After the consummation of Brexit, Germany’s hypothetical exit from the Euro would bring about the end of the Eurozone and the gestation of a new European economic cartography that would mean a return to watertight economic compartments.

The “debt brake” doctrine

According to Joel Kotkin in Forbes magazine, for decades “the countries of the North (Germany, Norway, Sweden, Denmark, the Netherlands, Finland, and the United Kingdom) have compensated for very low fertility rates and declining domestic demand with the arrival of immigrants and the creation of highly productive export-oriented economies”. Thus, following the doctrine of the Schuldenbremse (debt brake) that Germany introduced in its Constitution in 2009 with the inescapable objective that “each generation pays its way and does not consume the taxes that its children will pay in the form of debt”.

Germany would have achieved successive economic surpluses in the last five years because the zero or negative interest rates implemented by the ECB required less money for the payment of public debt and allowed it to accumulate reserves to face the socio-economic crisis resulting from COVID-19 with a massive boost of investments estimated at €20 billion to relaunch the economy.

The German locomotive is stuck in a rut

However, according to an analysis by the German Institute for Economic Research (DIW), Germany is currently weighed down by the war in Ukraine and the total cut-off of Russian gas supplies, which has already caused a contraction of around €100 billion (2.5% of GDP). This contraction will have the collateral effects of pushing the economy into recession and increasing unemployment coupled with runaway inflation and the end of trade surpluses.

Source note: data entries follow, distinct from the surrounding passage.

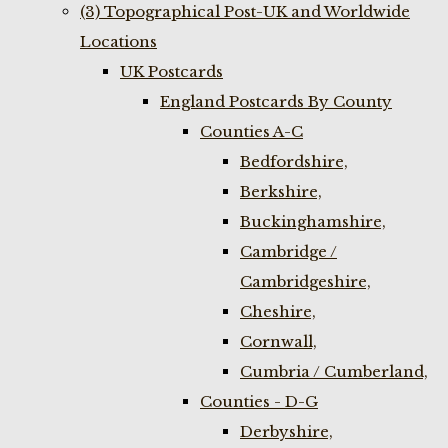
(3) Topographical Post-UK and Worldwide
Locations
UK Postcards
England Postcards By County
Counties A-C
Bedfordshire,
Berkshire,
Buckinghamshire,
Cambridge /
Cambridgeshire,
Cheshire,
Cornwall,
Cumbria / Cumberland,
Counties - D-G
Derbyshire,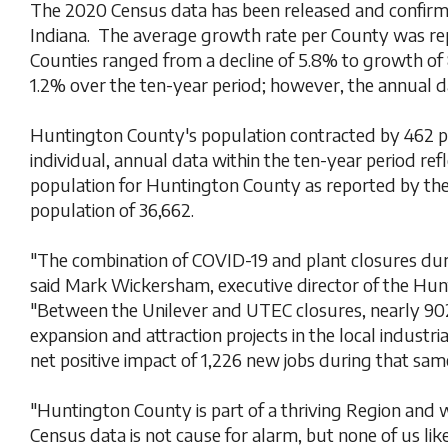
The 2020 Census data has been released and confirm
Indiana. The average growth rate per County was rep
Counties ranged from a decline of 5.8% to growth of
1.2% over the ten-year period; however, the annual da
Huntington County's population contracted by 462 pe
individual, annual data within the ten-year period re
population for Huntington County as reported by the
population of 36,662.
"The combination of COVID-19 and plant closures duri
said Mark Wickersham, executive director of the H
"Between the Unilever and UTEC closures, nearly 902
expansion and attraction projects in the local industri
net positive impact of 1,226 new jobs during that sam
"Huntington County is part of a thriving Region and
Census data is not cause for alarm, but none of us lik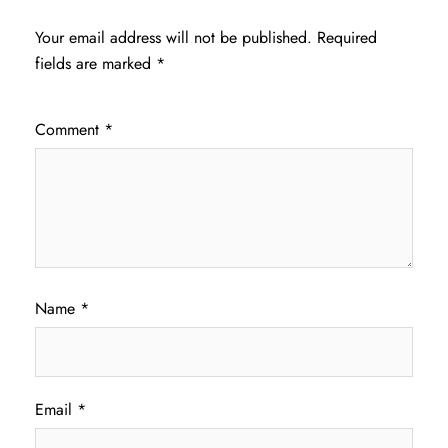
Your email address will not be published.
Required
fields are marked
*
Comment
*
Name
*
Email
*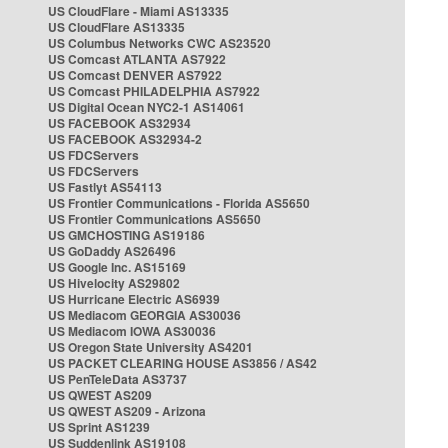
US CloudFlare - Miami AS13335
US CloudFlare AS13335
US Columbus Networks CWC AS23520
US Comcast ATLANTA AS7922
US Comcast DENVER AS7922
US Comcast PHILADELPHIA AS7922
US Digital Ocean NYC2-1 AS14061
US FACEBOOK AS32934
US FACEBOOK AS32934-2
US FDCServers
US FDCServers
US Fastlyt AS54113
US Frontier Communications - Florida AS5650
US Frontier Communications AS5650
US GMCHOSTING AS19186
US GoDaddy AS26496
US Google Inc. AS15169
US Hivelocity AS29802
US Hurricane Electric AS6939
US Mediacom GEORGIA AS30036
US Mediacom IOWA AS30036
US Oregon State University AS4201
US PACKET CLEARING HOUSE AS3856 / AS42
US PenTeleData AS3737
US QWEST AS209
US QWEST AS209 - Arizona
US Sprint AS1239
US Suddenlink AS19108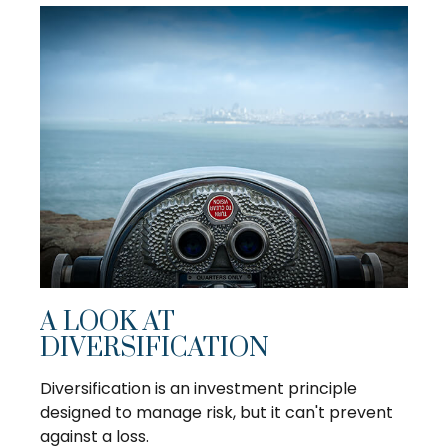
A LOOK AT
DIVERSIFICATION
Diversification is an investment principle
designed to manage risk, but it can't prevent
against a loss.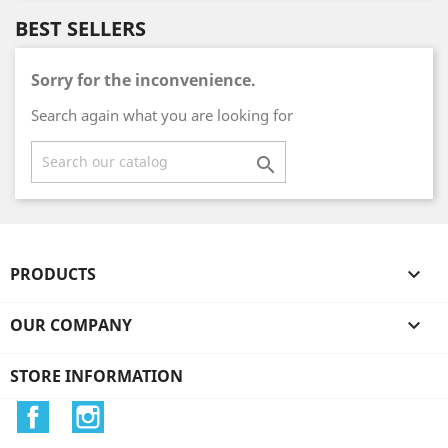
BEST SELLERS
Sorry for the inconvenience.
Search again what you are looking for

PRODUCTS

OUR COMPANY

STORE INFORMATION
Facebook
Instagram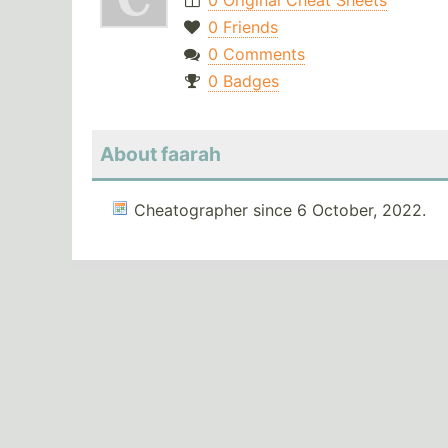
0 Original Cheat Sheets
0 Friends
0 Comments
0 Badges
About faarah
Cheatographer since 6 October, 2022.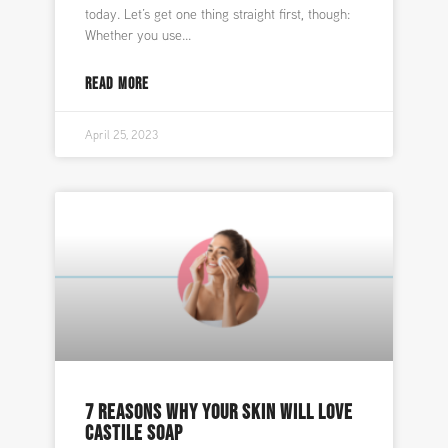
today. Let’s get one thing straight first, though:
Whether you use
READ MORE
April 25, 2023
7 REASONS WHY YOUR SKIN WILL LOVE
CASTILE SOAP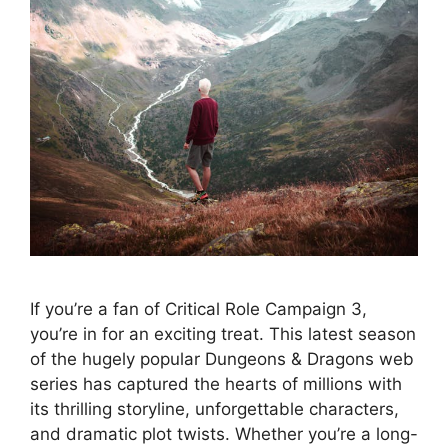
If you’re a fan of Critical Role Campaign 3,
you’re in for an exciting treat. This latest season
of the hugely popular Dungeons & Dragons web
series has captured the hearts of millions with
its thrilling storyline, unforgettable characters,
and dramatic plot twists. Whether you’re a long-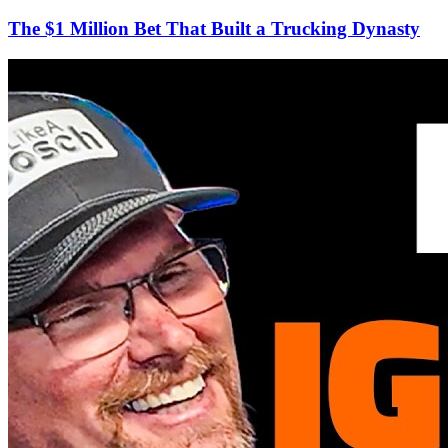
The $1 Million Bet That Built a Trucking Dynasty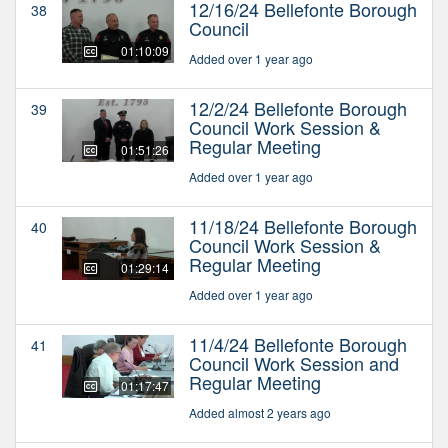
12/16/24 Bellefonte Borough
38
Council
01:10:09
Added over 1 year ago
12/2/24 Bellefonte Borough
39
Council Work Session &
Regular Meeting
01:51:26
Added over 1 year ago
11/18/24 Bellefonte Borough
40
Council Work Session &
Regular Meeting
01:29:14
Added over 1 year ago
11/4/24 Bellefonte Borough
41
Council Work Session and
Regular Meeting
01:17:47
Added almost 2 years ago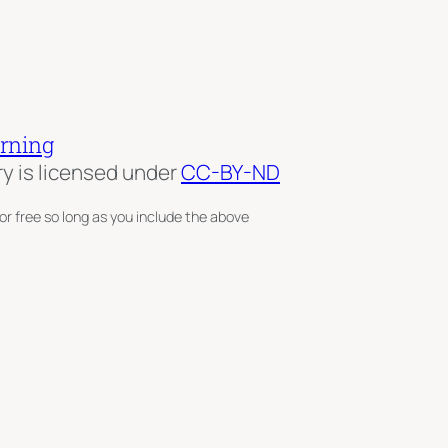
arning
ry is licensed under
CC-BY-ND
or free so long as you include the above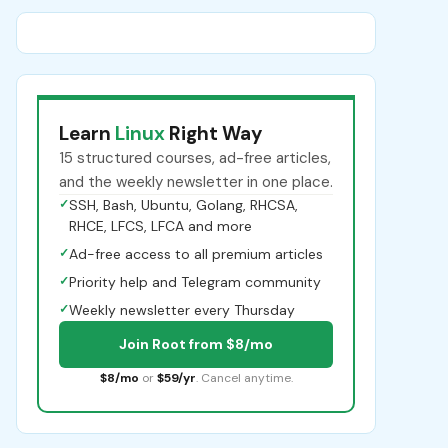
Learn
Linux
Right Way
15 structured courses, ad-free articles,
and the weekly newsletter in one place.
✓
SSH, Bash, Ubuntu, Golang, RHCSA,
RHCE, LFCS, LFCA and more
✓
Ad-free access to all premium articles
✓
Priority help and Telegram community
✓
Weekly newsletter every Thursday
Join Root from $8/mo
$8/mo
or
$59/yr
. Cancel anytime.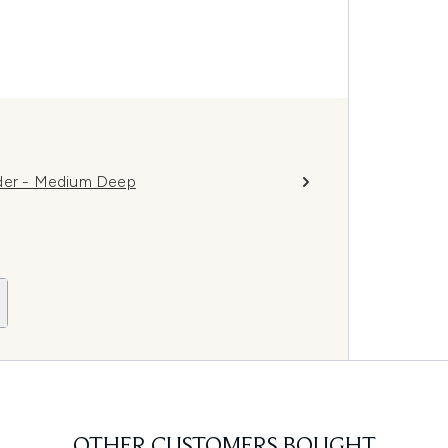
wder - Medium Deep
OTHER CUSTOMERS BOUGHT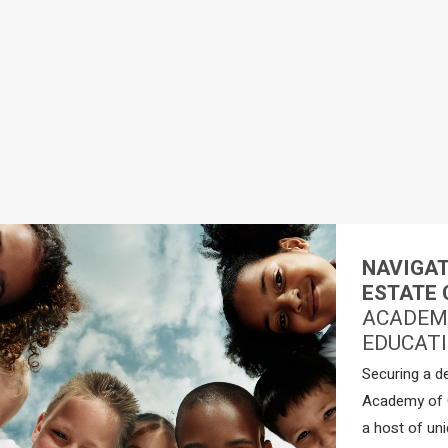
NAVIGAT
ESTATE 
ACADEMY
EDUCATI
Securing a d
Academy of C
a host of uni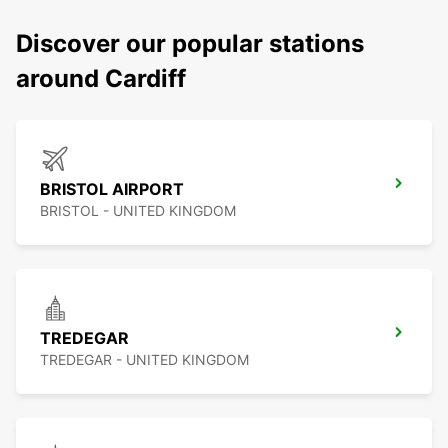
Discover our popular stations
around Cardiff
BRISTOL AIRPORT
BRISTOL - UNITED KINGDOM
TREDEGAR
TREDEGAR - UNITED KINGDOM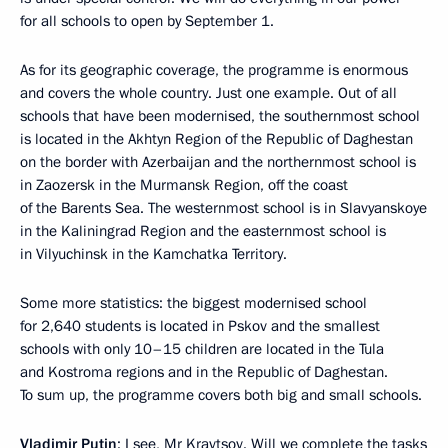
for all schools to open by September 1.
As for its geographic coverage, the programme is enormous
and covers the whole country. Just one example. Out of all
schools that have been modernised, the southernmost school
is located in the Akhtyn Region of the Republic of Daghestan
on the border with Azerbaijan and the northernmost school is
in Zaozersk in the Murmansk Region, off the coast
of the Barents Sea. The westernmost school is in Slavyanskoye
in the Kaliningrad Region and the easternmost school is
in Vilyuchinsk in the Kamchatka Territory.
Some more statistics: the biggest modernised school
for 2,640 students is located in Pskov and the smallest
schools with only 10–15 children are located in the Tula
and Kostroma regions and in the Republic of Daghestan.
To sum up, the programme covers both big and small schools.
Vladimir Putin
: I see, Mr Kravtsov. Will we complete the tasks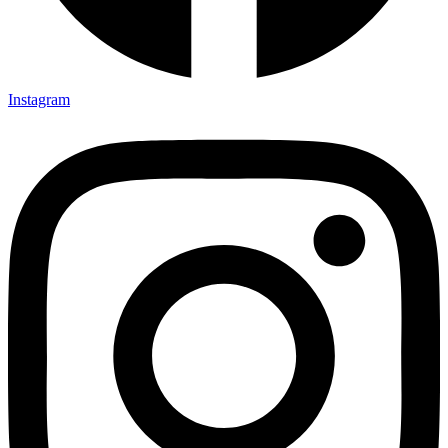
Instagram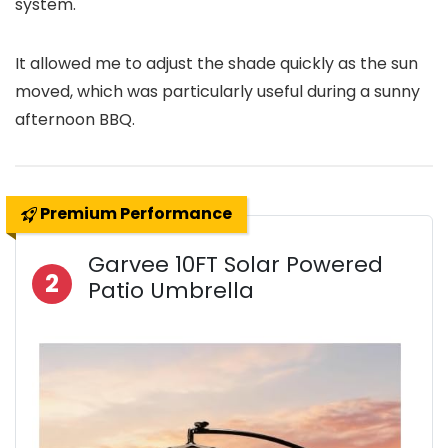
system.
It allowed me to adjust the shade quickly as the sun
moved, which was particularly useful during a sunny
afternoon BBQ.
Premium Performance
Garvee 10FT Solar Powered
2
Patio Umbrella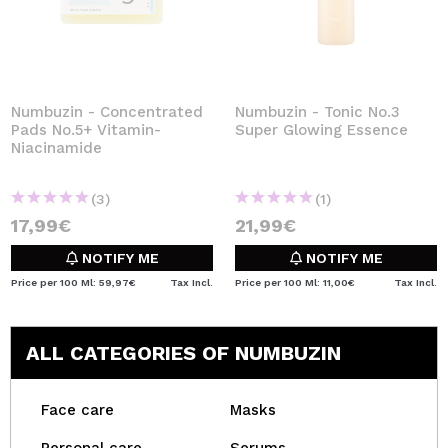
Numbuzin - Concentrated
Numbuzin - Tonic No.3
Pads No.5+ Vitamin-
Super Glowing Essence
Niacinamide
(3)
(1)
17,99€
21,99€
NOTIFY ME
NOTIFY ME
Price per 100 Ml: 59,97€
Tax Incl.
Price per 100 Ml: 11,00€
Tax Incl.
ALL CATEGORIES OF NUMBUZIN
Face care
Masks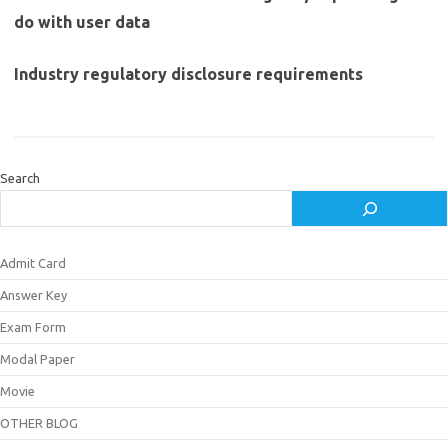
do with user data
Industry regulatory disclosure requirements
Search
Admit Card
Answer Key
Exam Form
Modal Paper
Movie
OTHER BLOG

Thus, according to euronews.com, the German locomotive would have gone backward in the fourth quarter of 2023 (negative growth of 0.3 % of GDP) due to the increase in energy prices, the reduction in industrial production due to weak European demand, the stagnation of domestic consumption and the loss of competitiveness against countries in the rest of the world, which has resulted in a severe decline of 1.2 % in exports in 2023.

On the other hand, the ECB’s interest rate hike to 4.5% coupled with galloping inflation of 5.9% in 2023, have led to stagnating real wages, tax adjustments, and cuts in agricultural subsidies in Germany, which would have put the German countryside and the rest of the trade unions on the warpath.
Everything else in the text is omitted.